Saturday, October 30, 2010

Just going through it!

I know I can be wrong sometimes. I know that I can be harsh at times. I still love with all my being, but I feel as thoough you don't love me unconditionally. I gave up so much and yet that's not enough. I don't have nothing else to give, I'm all used up. I can't take this heart ache that you put me through. I can't take this heart ache of not being with you!

You get so consumed by what's in the moment. When really you should enjoy the moment. How many times you have to go through the same thing? Some things have changed but not a lot. Then you think to yourself, 'what is all this worth for'? The understanding of what a relationship is. You grow and change. Go through the up's and down's. How many times do you have to go through the down's. It's not so much as counting, but it's more of the exprience in going through it.

When do you say enough. Yes, we both have come a long way in this relationship. We both have been through so much. He has put me through a lot and I don't know how much more I can take. I'm always thinking of something or that something is up. When I should just trust what he does. It's so hard to trust when you have been through the dirt. Then again I allowed all this to happen, because I tolerated this long.

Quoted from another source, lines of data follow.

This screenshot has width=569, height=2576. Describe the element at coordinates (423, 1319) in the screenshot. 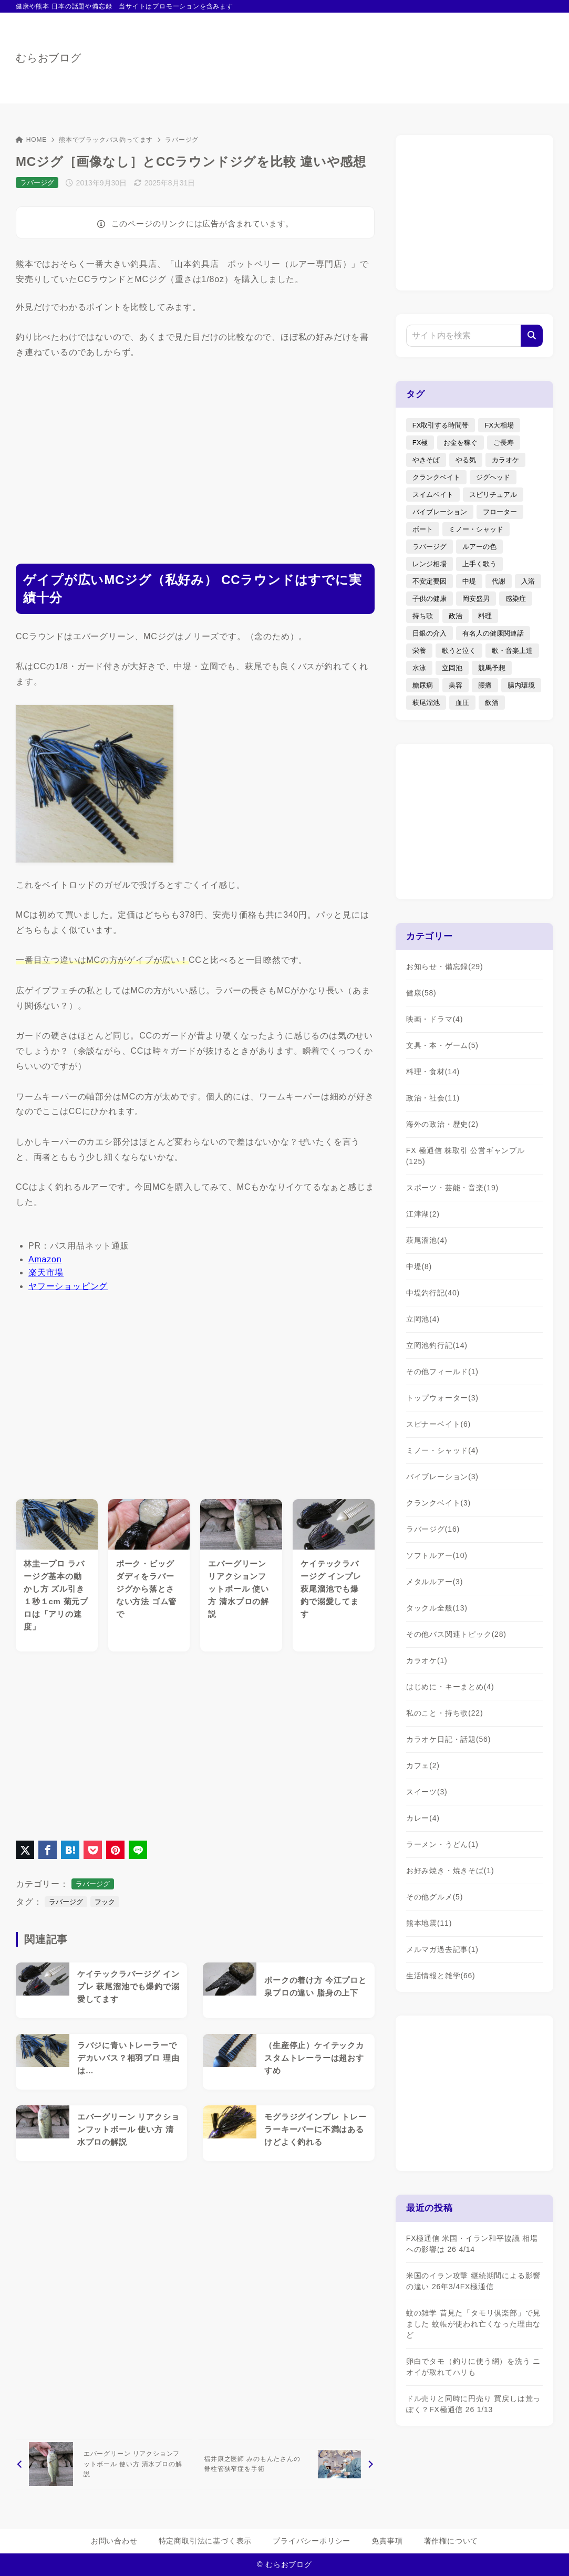

I see `立岡池` at that location.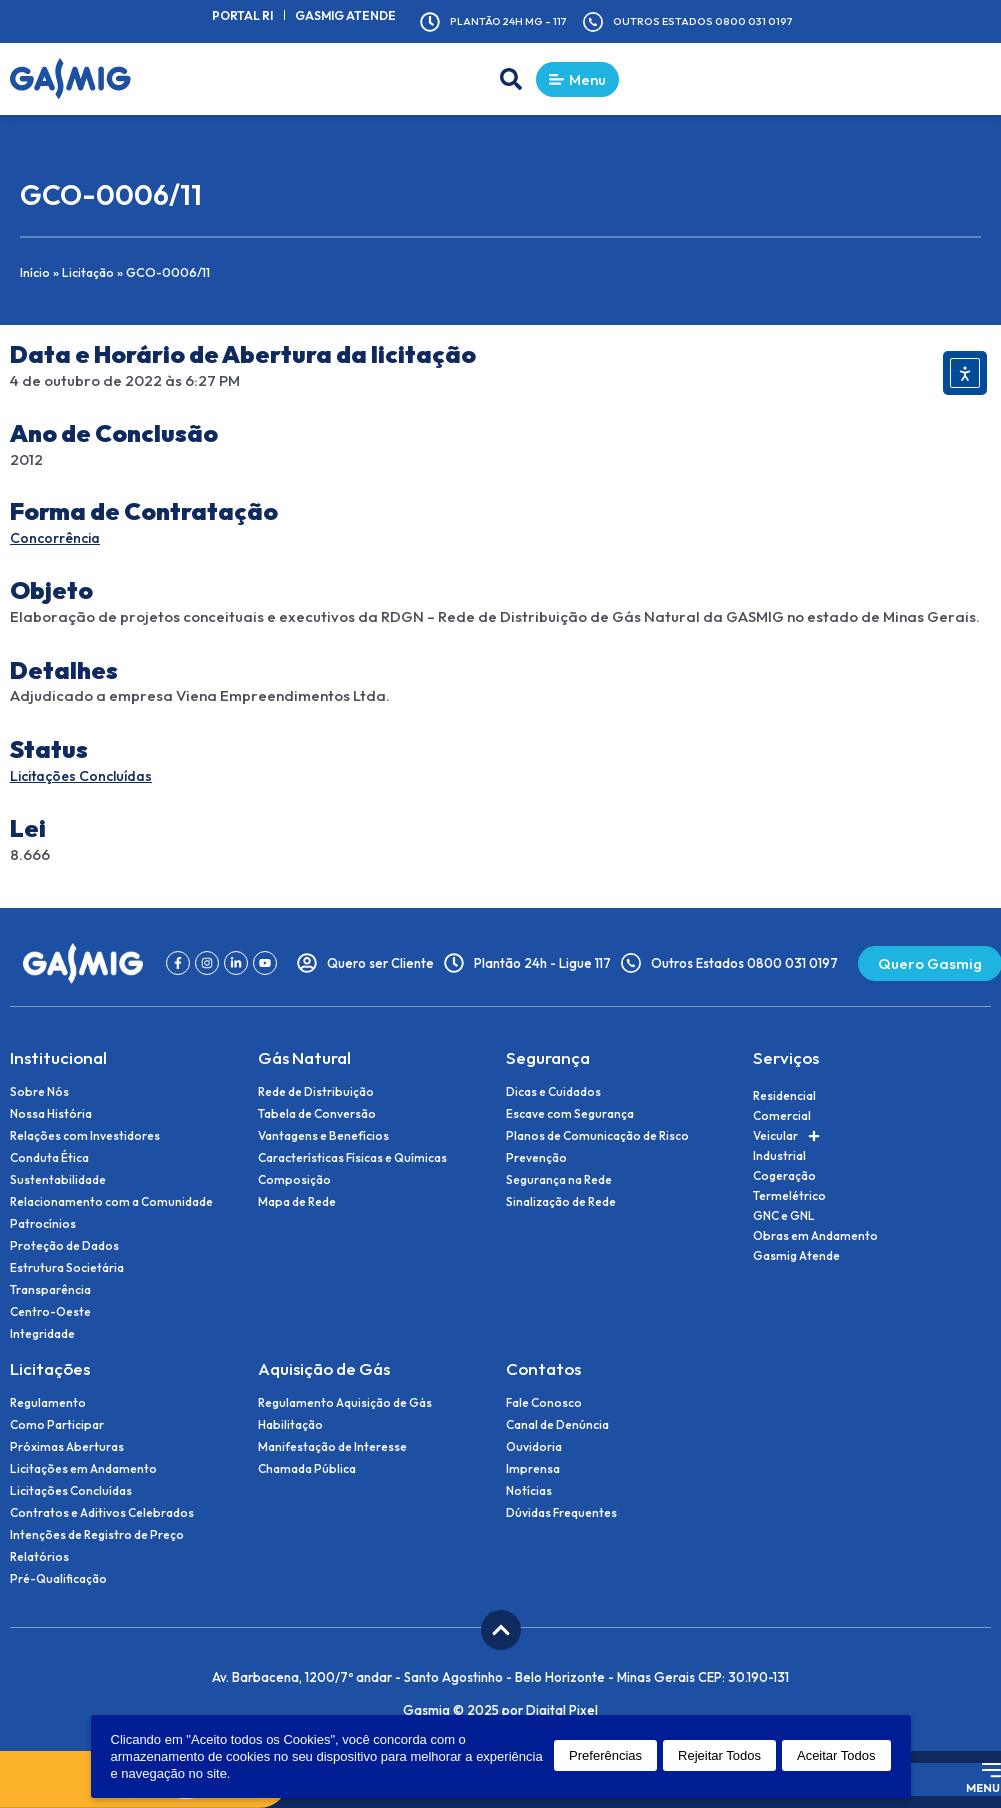  I want to click on Vantagens e Benefícios, so click(323, 1137).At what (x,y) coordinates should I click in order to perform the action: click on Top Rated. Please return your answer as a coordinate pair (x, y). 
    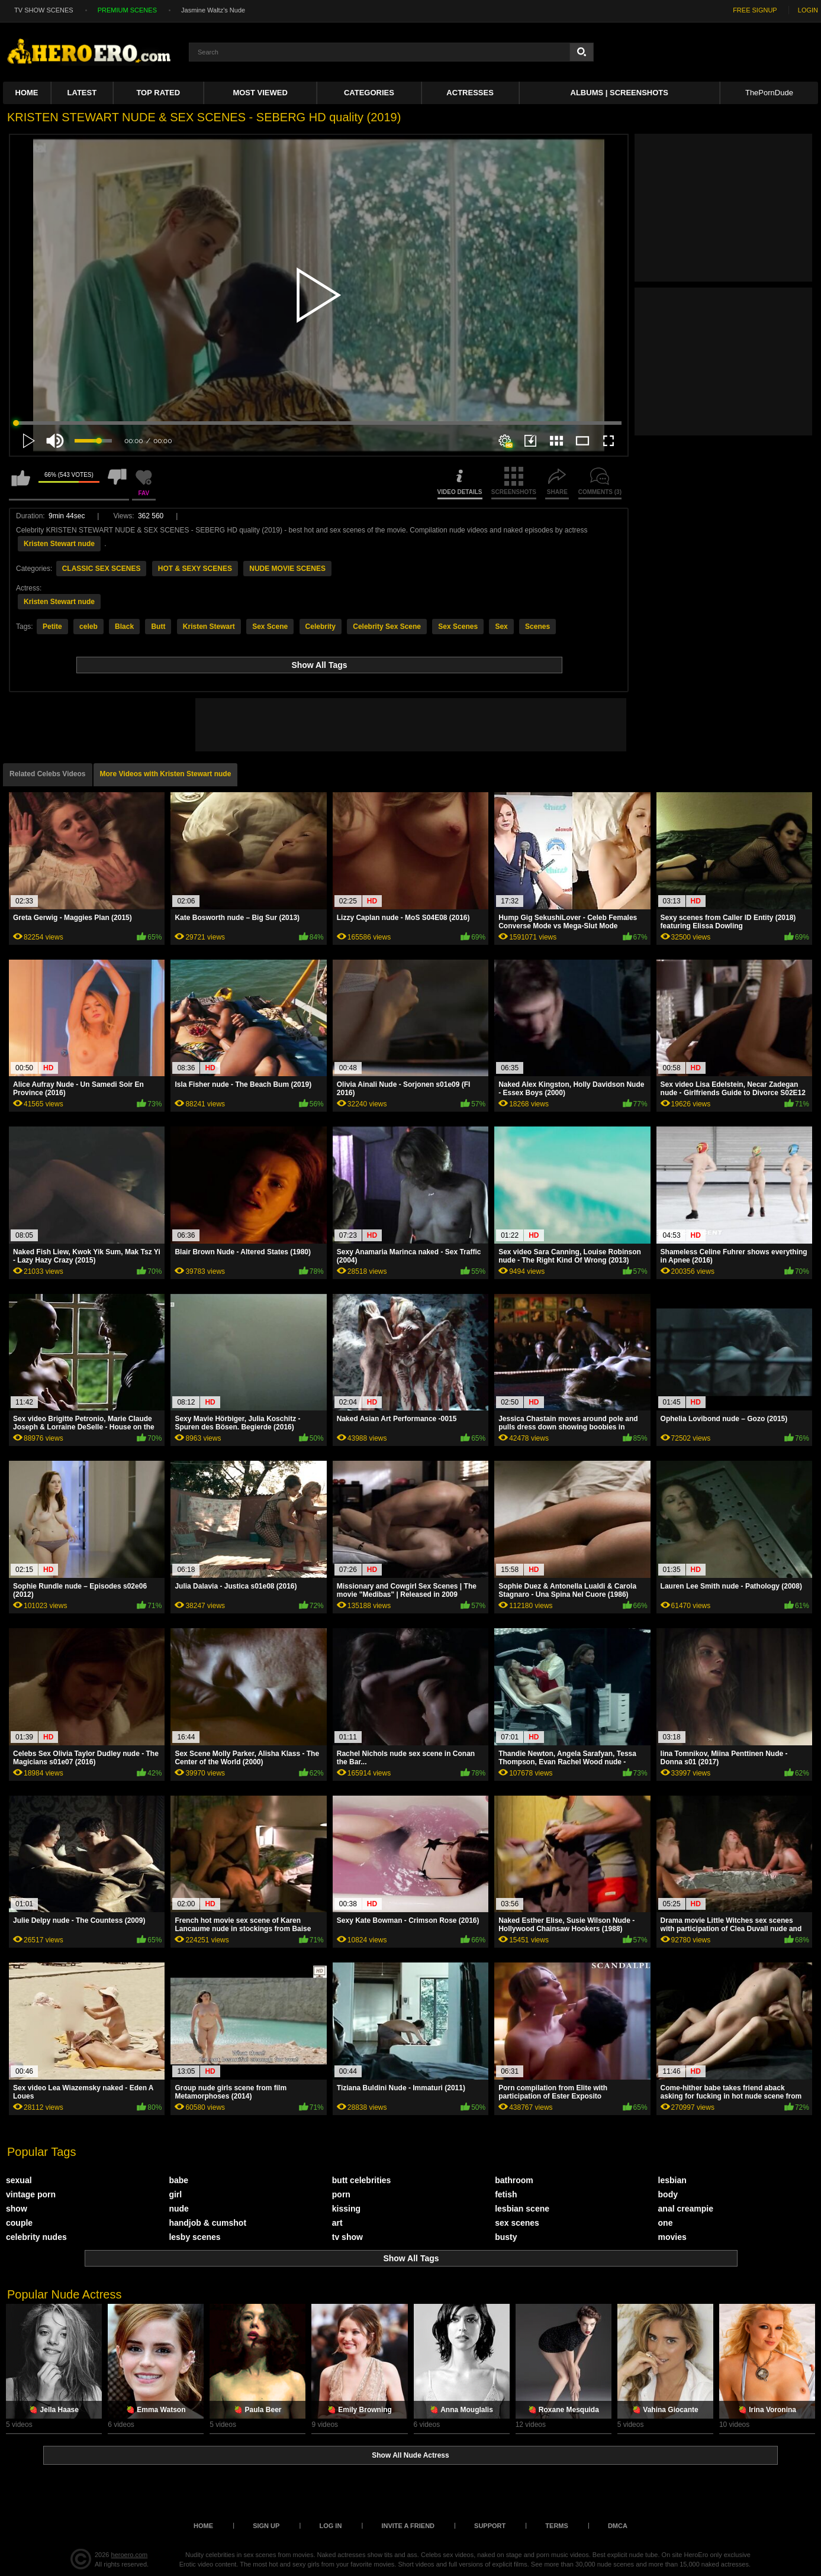
    Looking at the image, I should click on (158, 92).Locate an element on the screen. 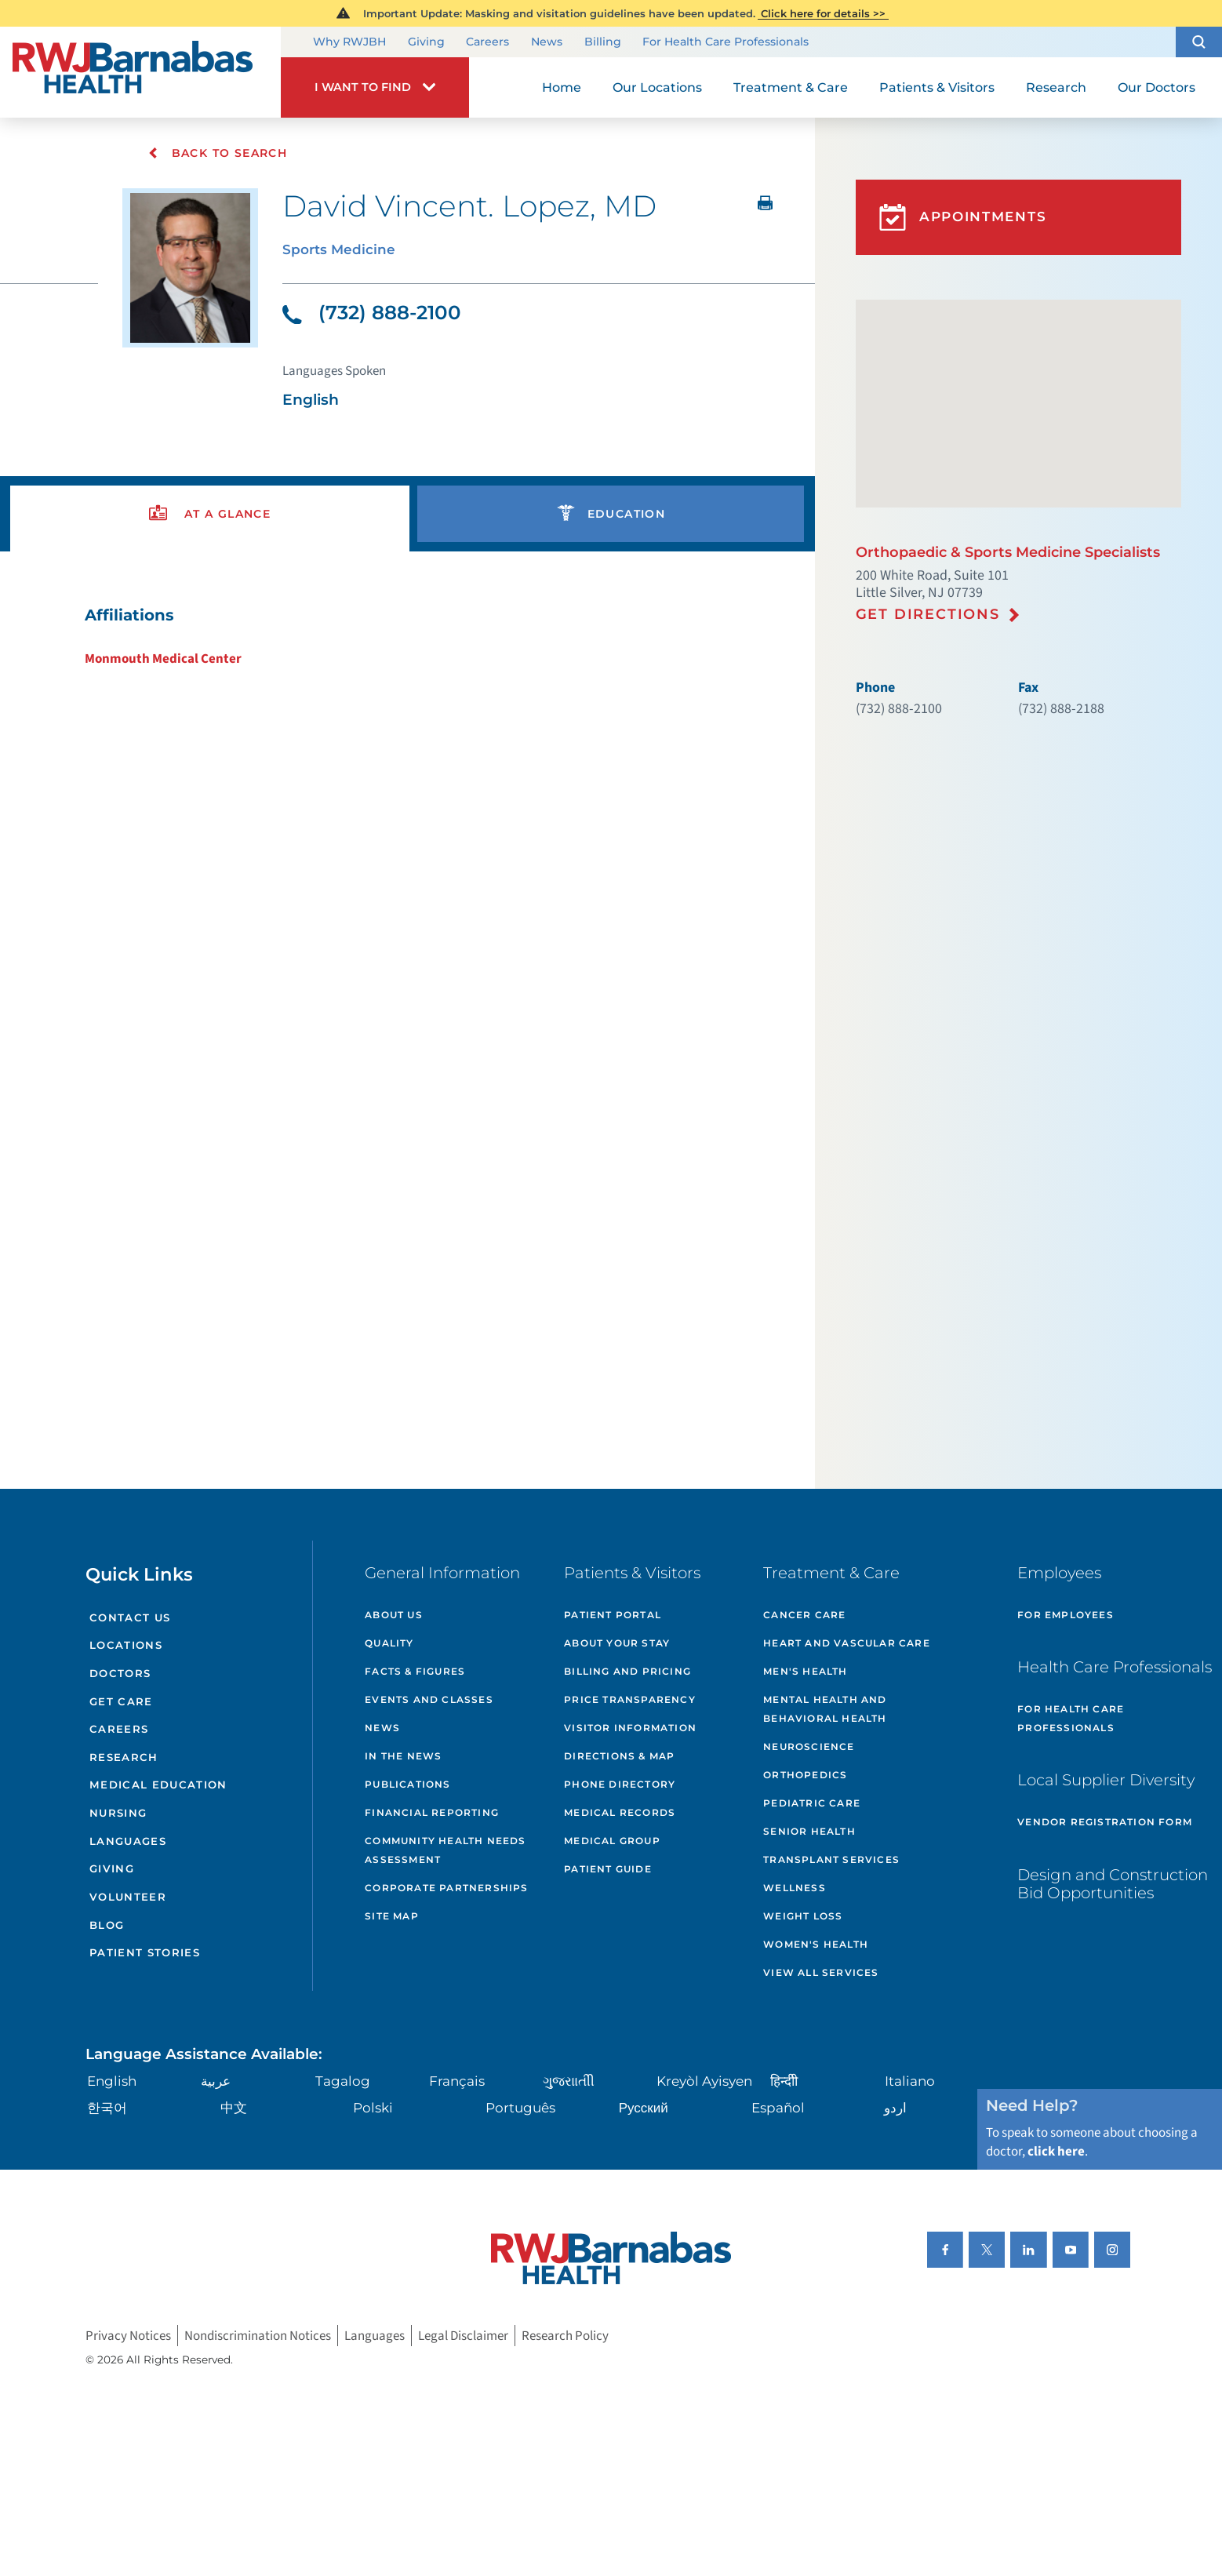 The width and height of the screenshot is (1222, 2576). Privacy Notices is located at coordinates (128, 2335).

The end of the year it will be 4 years. We have been through so much. He is different in some aspect as well as I . I love him with of me. I feel as though he loves only some of me. He doesn't like to show his emotions, because to him it's not worth it. It's better to let things roll off then to embrace it.

His view of a relationship and mine are two totally different things. I don't know what I can do or what I should do. No one can tell me what to do. This is crazy just feeling like this and being like this. I love him, I really do, but I don't knw if he loves me as much as I love him. This is such a hard battle to fight. I don't want the taste in my mouth to be bitter. I can't let this consume me. I don't know if we can meet half way!